Image du poème

L’Aspirateur

“ Je serai ton inspiratrice ”

Disait-elle au compositeur

Ils se marièrent à Saint-Sulpice

Sous le regard du Créateur

Dans un trois pièces ils installèrent

Le piano à queue, leurs deux cœurs

Les doigts inspirés attaquèrent

Quand retentit l’aspirateur

 

L’artiste crispa ses paupières

Sur la perfection d’un accord

L’aspirateur et la poussière

Se combattaient au corps à corps

“ Arrête un peu, je t’en prie, Claire ! ”

Ainsi se nommait l’âme sœur

Qui répondit : “ Je m’vois les pierres

Il faut changer l’aspirateur

– L’aspirateur ?

– L’aspirateur ”

 

“ Ce sont de vrais nids à poussière

Que ces appartements vieillots

Je veux que ta maison soit claire

Et brille autant que ton brio. ”

Le lendemain l’inspiratrice

Et son nouvel inhalateur

Laboure, pompe, suce, ratisse,

Bat les tapis à coups d’moteur

D’aspirateur, d’aspirateur

 

“ Arrête Claire, aie, aie, aïe, aïe !

Prends un plumeau, prends un balai

Comment veux-tu que je travaille

Béjart me commande un ballet !

Je n’en peux plus de ce vacarme

J’aspire au calme inspirateur ! ”

Claire est en pleurs, Claire est en larmes…
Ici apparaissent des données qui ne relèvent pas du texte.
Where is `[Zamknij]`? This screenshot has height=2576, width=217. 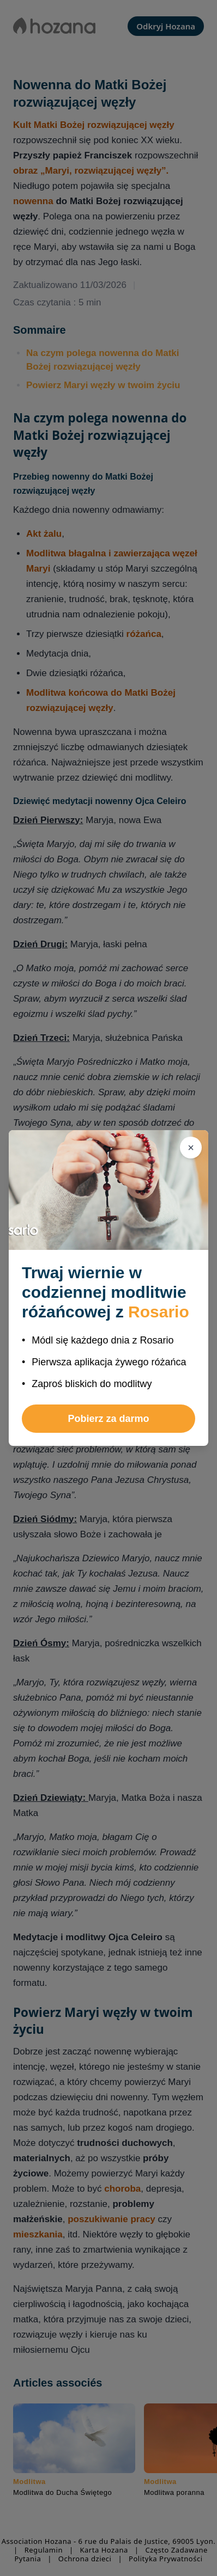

Dans le placard l’aspirateur

L’aspirateur, l’aspirateur 

 

Délicieux, le silence neige

Le musicien sur le clavier

Fait ruisseler de doux arpèges

En attendant son parolier.

Tiens, le voici, la mine fière

Son dernier titre sur le cœur :

“ Poussière, tout n’est que poussière…

J’entends un blues avec des chœurs…

– Pourquoi pas des aspirateurs

Aspirateur, aspirateur ! ”

 

Ulcéré repart le poète

Avec son œuvre sur le foie

“ Permets au moins que j’époussette

Demande Claire, rien qu’une fois

Regarde, amour, c’est plein de cendres

Je n’ai besoin que d’un quart d’heure…

– C’est entendu, je vais descendre. ”

À peine est-il dans l’ascenseur

Que vrombit le tuyau téteur,

L’aspirateur, l’aspirateur

 

L’engin rugit, l’humeur gloutonne

Broute les murs après le sol

Sur le clavier il s’époumone

Par-ci, par-là, il gobe un sol

Enfin se tait sa grosse bouche.

Revient l’artiste, scrutateur :

“ Mon piano, Claire, où sont les touches ?
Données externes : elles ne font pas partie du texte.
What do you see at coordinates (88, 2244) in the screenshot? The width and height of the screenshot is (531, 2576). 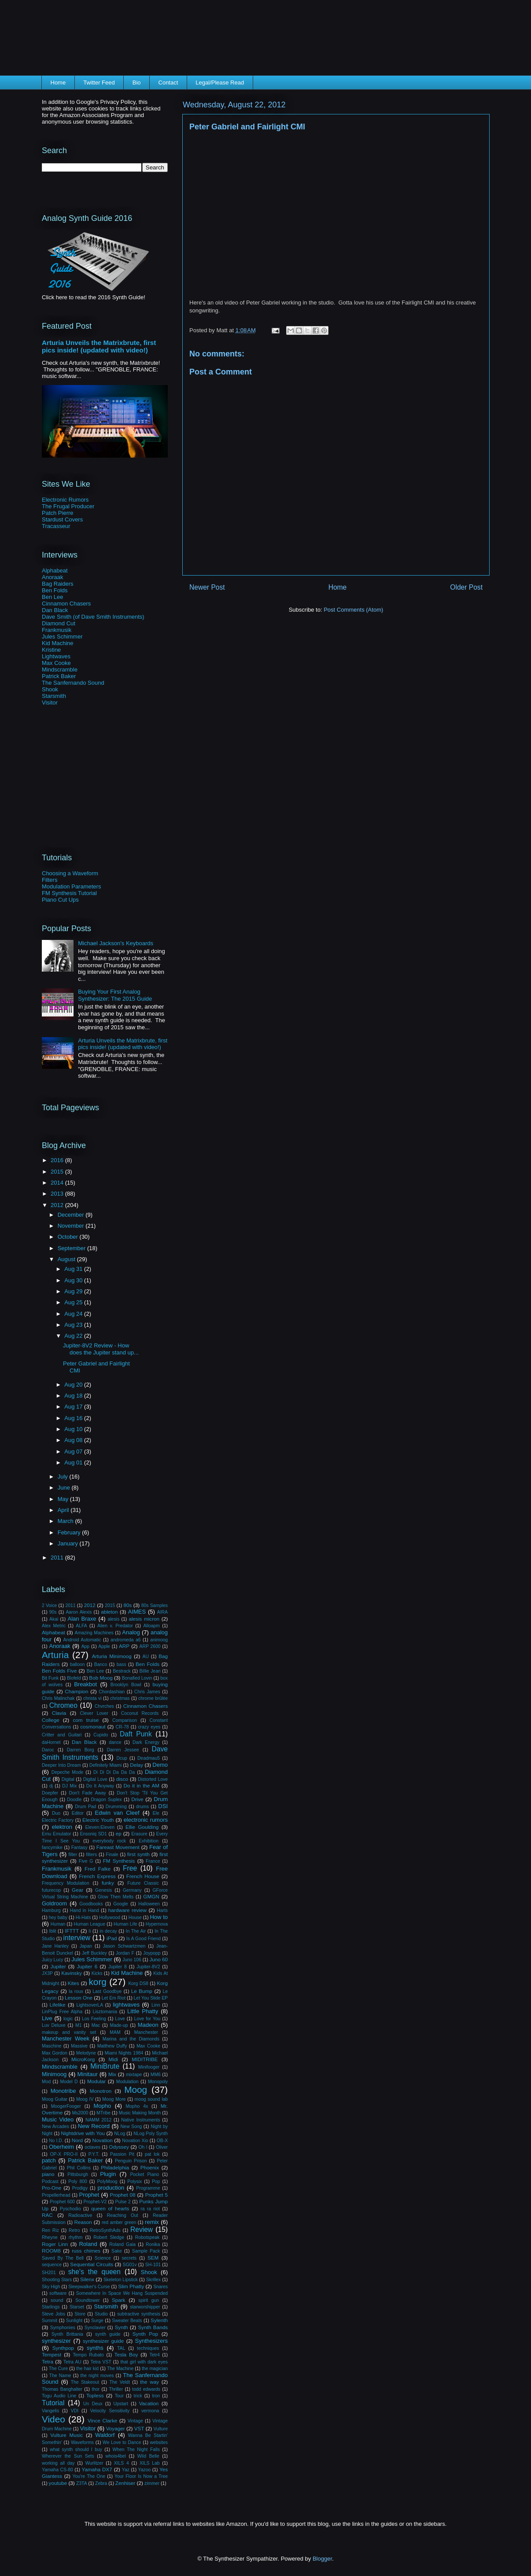 I see `Roland` at bounding box center [88, 2244].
Mon ré, Fauré, mon do, Mahler !

Dans les tripes de l’aspirateur ?!

L’aspirateur, l’aspira… ”

 

D’un infarctus, Alfred s’écroule

(Ainsi se nommait ce génie)

Grand Dieu, sous ses pieds se déroule

La moquette du paradis

Un séraphin ou séraphine

À en juger par ses rondeurs

Le conduit par des voies divines

Tout n’est qu’éclat, fraîcheur, splendeur…

Ah ! nul besoin d’aspirateur !

Ah ! nul besoin d’aspirateur…

 

Devant un grand queue, on l’installe

Cristal de joie, pur diapason

L’air étincelle de pétales

Partout prairies et frondaisons…

Mais que voit-il là-bas ? c’est Claire

Qui le rejoint en quelques bonds

“ Sans toi, si lourde était la terre

Je n’ai pu te survivre, non !

– Et maintenant que vas-tu faire ?

Demande Alfred d’un certain ton

Claire regarde à l’horizon

– Où est la tondeuse à gazon ? ”

 

 

Auteur Claude Nougaro, compositeur Jean-Claude Vannier, © 1978 Éditions du Chiffre Neuf.